Another way of fixing it would be, whichever character caused 'StringUTF16.compr...

marvy · on July 12, 2023

Clever! I like this! I feel a bit jealous that I didn't think of it :)

It's not quite as easy as it seems, because these methods are "intrinsics". That is, the pure Java code you see is not always the one that gets used; instead, the JIT compiler can use a faster implementation that uses vectorized assembly or whatever. (That's why you see "@IntrinsicCandidate" on compress() and toBytes() in StringUTF16.java)

But I think your idea would also be possible to implement in vectorized assembly, so it still works!

The rule for most things (such as ArrayList) in the JDK is: "if you use race conditions to break this thing, that's your problem, not ours". But String is different: it's one of the few things meant to be "rock-solid, can't break it even if you try", so I think this bug in String would qualify as a potential security issue in their mind: there are many places in Java that trust Strings not to act weird, and some of them are even in native code deep in the guts of the VM.

On the other hand, String is used all over the place so having to introduce a performance regression to fix this bug would be quite painful.

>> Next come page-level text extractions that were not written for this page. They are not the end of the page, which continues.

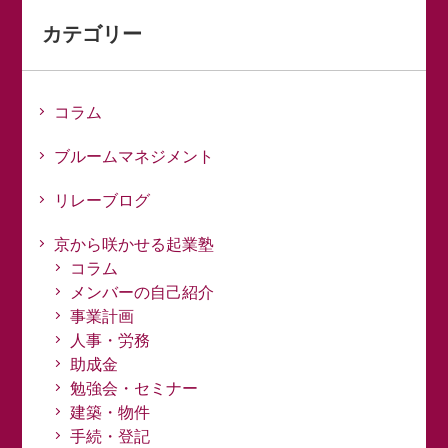
カテゴリー
コラム
ブルームマネジメント
リレーブログ
京から咲かせる起業塾
コラム
メンバーの自己紹介
事業計画
人事・労務
助成金
勉強会・セミナー
建築・物件
手続・登記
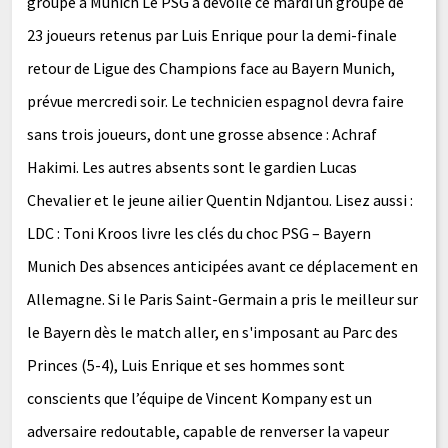
groupe à Munich Le PSG a dévoilé ce mardi un groupe de
23 joueurs retenus par Luis Enrique pour la demi-finale
retour de Ligue des Champions face au Bayern Munich,
prévue mercredi soir. Le technicien espagnol devra faire
sans trois joueurs, dont une grosse absence : Achraf
Hakimi. Les autres absents sont le gardien Lucas
Chevalier et le jeune ailier Quentin Ndjantou. Lisez aussi :
LDC : Toni Kroos livre les clés du choc PSG – Bayern
Munich Des absences anticipées avant ce déplacement en
Allemagne. Si le Paris Saint-Germain a pris le meilleur sur
le Bayern dès le match aller, en s'imposant au Parc des
Princes (5-4), Luis Enrique et ses hommes sont
conscients que l’équipe de Vincent Kompany est un
adversaire redoutable, capable de renverser la vapeur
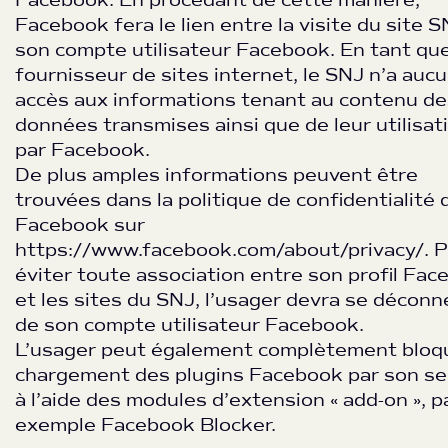
Facebook. En procédant de cette manière,
Facebook fera le lien entre la visite du site S
son compte utilisateur Facebook. En tant qu
fournisseur de sites internet, le SNJ n’a auc
accès aux informations tenant au contenu de
données transmises ainsi que de leur utilisat
par Facebook.
De plus amples informations peuvent être
trouvées dans la politique de confidentialité 
Facebook sur
https://www.facebook.com/about/privacy/. 
éviter toute association entre son profil Fa
et les sites du SNJ, l’usager devra se déconn
de son compte utilisateur Facebook.
L’usager peut également complètement bloqu
chargement des plugins Facebook par son se
à l’aide des modules d’extension « add-on », p
exemple Facebook Blocker.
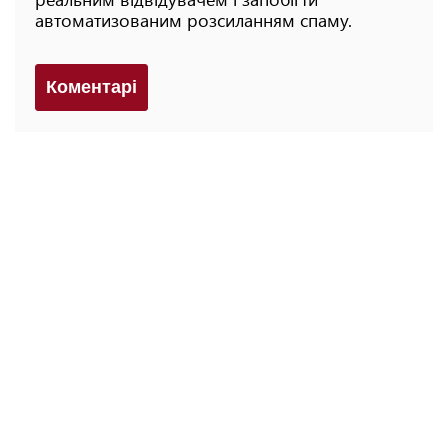
автоматизованим розсиланням спаму.
Коментарi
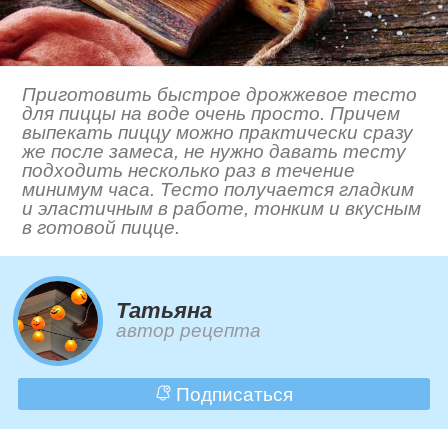
Приготовить быстрое дрожжевое тесто
для пиццы на воде очень просто. Причем
выпекать пиццу можно практически сразу
же после замеса, не нужно давать тесту
подходить несколько раз в течение
минимум часа. Тесто получается гладким
и эластичным в работе, тонким и вкусным
в готовой пицце.
Татьяна
автор рецепта
Подписаться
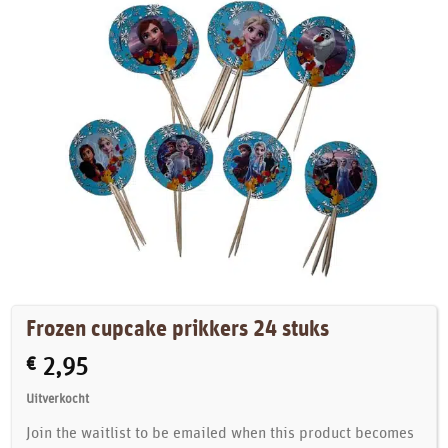
Frozen cupcake prikkers 24 stuks
€
2,95
Uitverkocht
Join the waitlist to be emailed when this product becomes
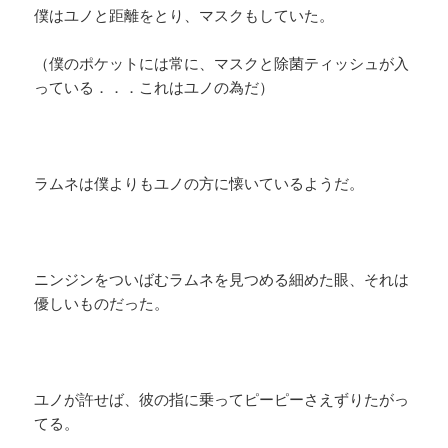
僕はユノと距離をとり、マスクもしていた。
（僕のポケットには常に、マスクと除菌ティッシュが入
っている．．．これはユノの為だ）
ラムネは僕よりもユノの方に懐いているようだ。
ニンジンをついばむラムネを見つめる細めた眼、それは
優しいものだった。
ユノが許せば、彼の指に乗ってピーピーさえずりたがっ
てる。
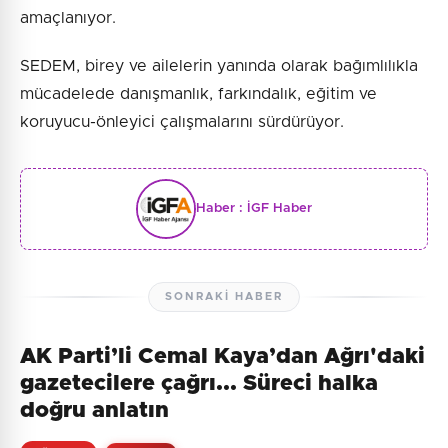
amaçlanıyor.
SEDEM, birey ve ailelerin yanında olarak bağımlılıkla
mücadelede danışmanlık, farkındalık, eğitim ve
koruyucu-önleyici çalışmalarını sürdürüyor.
Haber :
İGF Haber
SONRAKI HABER
AK Parti’li Cemal Kaya’dan Ağrı'daki
gazetecilere çağrı... Süreci halka
doğru anlatın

All of the other proposed solutions in this thread introduce an extra copy, and an extra pass over the string. Your fix is basically no extra cost, and as a bonus, can be tweaked so each char in the array is read only once.

Which means that the bug can now be fixed "guilt-free", if anyone from the JDK team is reading this thread. Though they have some pretty clever people there too, so they might have thought of it eventually for all I know.